Molecular Oncology Programme

Tumour Suppression Group

Group Leader:  Manuel Serrano
Research highlights
New tumour markers for the prognosis of head and neck cancer

Head and neck cancers include a heterogeneous group of tumours located in the oral cavity, pharynx and larynx. The survival rate of patients with this pathology has hardly improved over the last decade. Stratification of patients has been limited, until now, to a clinical classification and not a molecular one. Analysis of patients ’ biopsies showed that about half of them possess high levels of the p21 protein as well as mTOR activation. We have unravelled the molecular mechanism by which p21 levels are linked to the activity of mTOR (FIGURE 1). When the mTOR protein is inactive, it dictates the degradation of p21, and, conversely, when mTOR is active, p21 becomes stable. The presence of both markers, active mTOR and high levels of p21, predict a less aggressive evolution of the disease. This may help in choosing from amongst different therapeutic options for these patients.

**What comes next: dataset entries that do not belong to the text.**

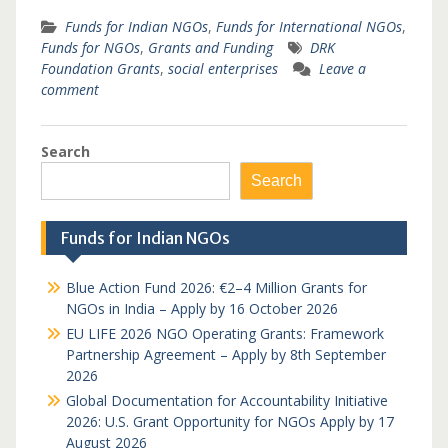
Funds for Indian NGOs
,
Funds for International NGOs
,
Funds for NGOs
,
Grants and Funding
DRK
Foundation Grants
,
social enterprises
Leave a
comment
Search
Search
Funds for Indian NGOs
Blue Action Fund 2026: €2–4 Million Grants for
NGOs in India – Apply by 16 October 2026
EU LIFE 2026 NGO Operating Grants: Framework
Partnership Agreement – Apply by 8th September
2026
Global Documentation for Accountability Initiative
2026: U.S. Grant Opportunity for NGOs Apply by 17
August 2026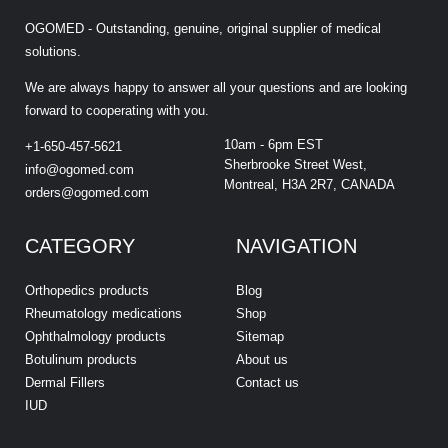
OGOMED - Outstanding, genuine, original supplier of medical
solutions.
We are always happy to answer all your questions and are looking
forward to cooperating with you.
10am - 6pm EST
+1-650-457-5621
Sherbrooke Street West,
info@ogomed.com
Montreal, H3A 2R7, CANADA
orders@ogomed.com
CATEGORY
NAVIGATION
Orthopedics products
Blog
Rheumatology medications
Shop
Ophthalmology products
Sitemap
Botulinum products
About us
Dermal Fillers
Contact us
IUD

Antioxidant defences delay ageing and age-related diseases

Accumulation of cell damage plays an important role in ageing. There is no clear answer about which types of cellular damage are more relevant for ageing. Although the accumulation of oxidative damage with ageing is undisputed, the large majority of attempts to prove that oxidative damage is relevant for ageing have failed. All these attempts, however, have manipulated only one component of the complex network of antioxidant defences. In contrast to these previous attempts, we have approached this issue by increasing the levels of NADPH, a simple co-factor required for almost all antioxidant reactions and whose levels are known to determine the global antioxidant capacity of cells. To achieve this, we generated transgenic mice with an increased expression throughout their bodies of glucose-6-phosphate dehydrogenase (G6PD), one of the most important enzymes for the production of NADPH. We found that G6PD transgenic mice have overall higher levels of NADPH and, consequently, a better protection against oxidative damages. Importantly, these mice are not predisposed to cancer and, indeed, have a modest increase in longevity. These observations point to a novel strategy to delay ageing-related diseases, including cancer.

Senescent cells provide critical signals for cellular reprogramming

The mechanisms involved in the reprogramming of differentiated cells inside a living organism remain to be elucidated. Senescence is a cellular response to damage characterised by an abundant production of cytokines and other secreted factors that, together with the recruitment of inᴀammatory cells, results in tissue remodelling. We have shown that in vivo expression of the reprogramming factors OCT4, SOX2, KLF4 and cMYC (OSKM) triggers two divergent cellular outcomes : most cells undergo senescence, while other cells undergo reprogramming, both occurring in close physical association. OSKM-induced senescence requires the tumour suppressor locus Ink4a/Arf, which, via the production of the cytokine IL6, creates an optimal tissue environment for in vivo reprogramming. We concluded that tissue injury or ageing, through cellular senescence and cytokine IL6, favour in vivo reprogramming by OSKM (FIGURE 2). These findings could be relevant for tissue repair and open new strategies to manipulate reprogramming in vivo.